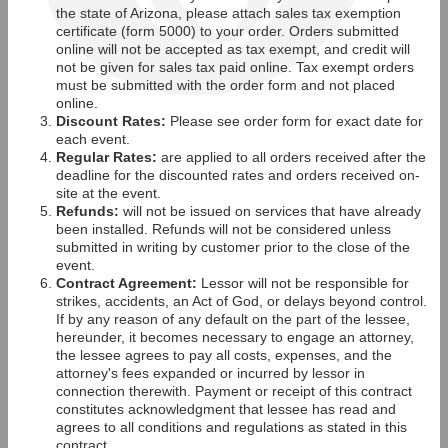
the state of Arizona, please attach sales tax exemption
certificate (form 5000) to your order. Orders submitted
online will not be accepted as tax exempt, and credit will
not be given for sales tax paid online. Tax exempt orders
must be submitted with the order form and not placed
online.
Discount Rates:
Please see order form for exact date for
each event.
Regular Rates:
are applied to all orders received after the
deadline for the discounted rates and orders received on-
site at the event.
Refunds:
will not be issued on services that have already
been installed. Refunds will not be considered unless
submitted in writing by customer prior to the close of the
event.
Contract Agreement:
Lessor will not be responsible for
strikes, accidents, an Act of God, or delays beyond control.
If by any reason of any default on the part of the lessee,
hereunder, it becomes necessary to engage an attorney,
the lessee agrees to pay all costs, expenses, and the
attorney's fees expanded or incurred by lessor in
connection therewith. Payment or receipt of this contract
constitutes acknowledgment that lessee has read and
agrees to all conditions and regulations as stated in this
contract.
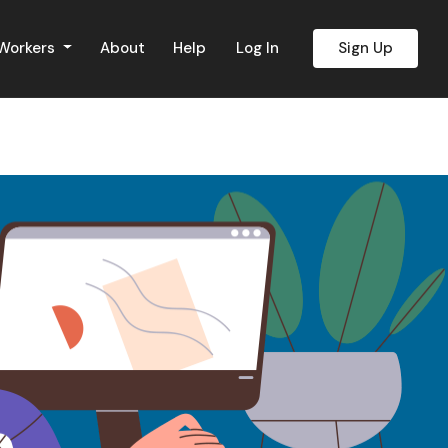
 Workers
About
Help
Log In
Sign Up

──────

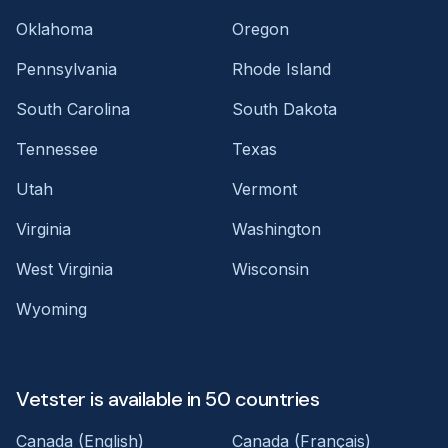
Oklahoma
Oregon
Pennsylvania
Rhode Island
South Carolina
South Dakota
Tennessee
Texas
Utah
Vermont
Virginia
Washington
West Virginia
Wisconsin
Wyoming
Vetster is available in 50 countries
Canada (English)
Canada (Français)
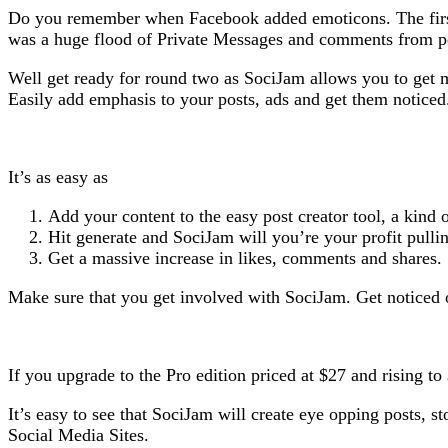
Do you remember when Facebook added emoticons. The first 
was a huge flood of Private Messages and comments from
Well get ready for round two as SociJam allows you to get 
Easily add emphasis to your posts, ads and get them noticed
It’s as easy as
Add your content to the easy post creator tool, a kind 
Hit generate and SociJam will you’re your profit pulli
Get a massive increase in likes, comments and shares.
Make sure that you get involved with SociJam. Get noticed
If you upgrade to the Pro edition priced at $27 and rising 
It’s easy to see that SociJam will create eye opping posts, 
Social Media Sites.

──────

__Work required__: Output exactly the lines above, beginning at the one with "Rhode Island" and stopping after the one with "Add your content". Pictures are to be omitted.

__Answer section__:
Rhode Island
South Carolina
South Dakota
Tennessee
Texas
Utah
Vermont
Virginia
Washington
West Virginia
Wisconsin
Wyoming
Vetster is available in 50 countries
Canada (English)
Canada (Français)
Do you remember when Facebook added emoticons. The first 
was a huge flood of Private Messages and comments from
Well get ready for round two as SociJam allows you to get 
Easily add emphasis to your posts, ads and get them noticed
It’s as easy as
Add your content to the easy post creator tool, a kind 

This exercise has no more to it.